[Your goal] Return each line of the data below verbatim; pictures are to be left out.

[[ Supplied material, beginning ]]

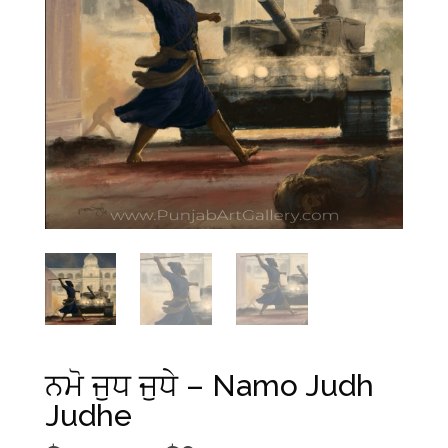
ਨਮੋ ਜੁਧ ਜੁਧੇ – Namo Judh
Judhe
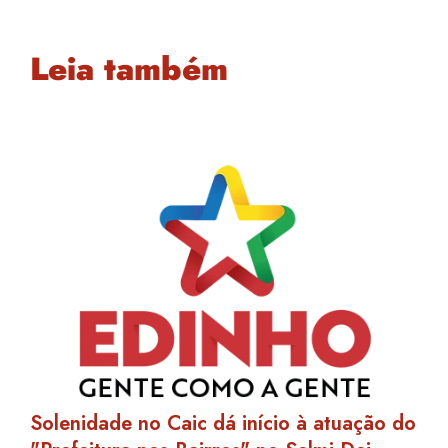
Leia também
Solenidade no Caic dá início à atuação do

[[ Supplied material, end ]]

[Exercise answer]
ਨਮੋ ਜੁਧ ਜੁਧੇ – Namo Judh
Judhe
Leia também
Solenidade no Caic dá início à atuação do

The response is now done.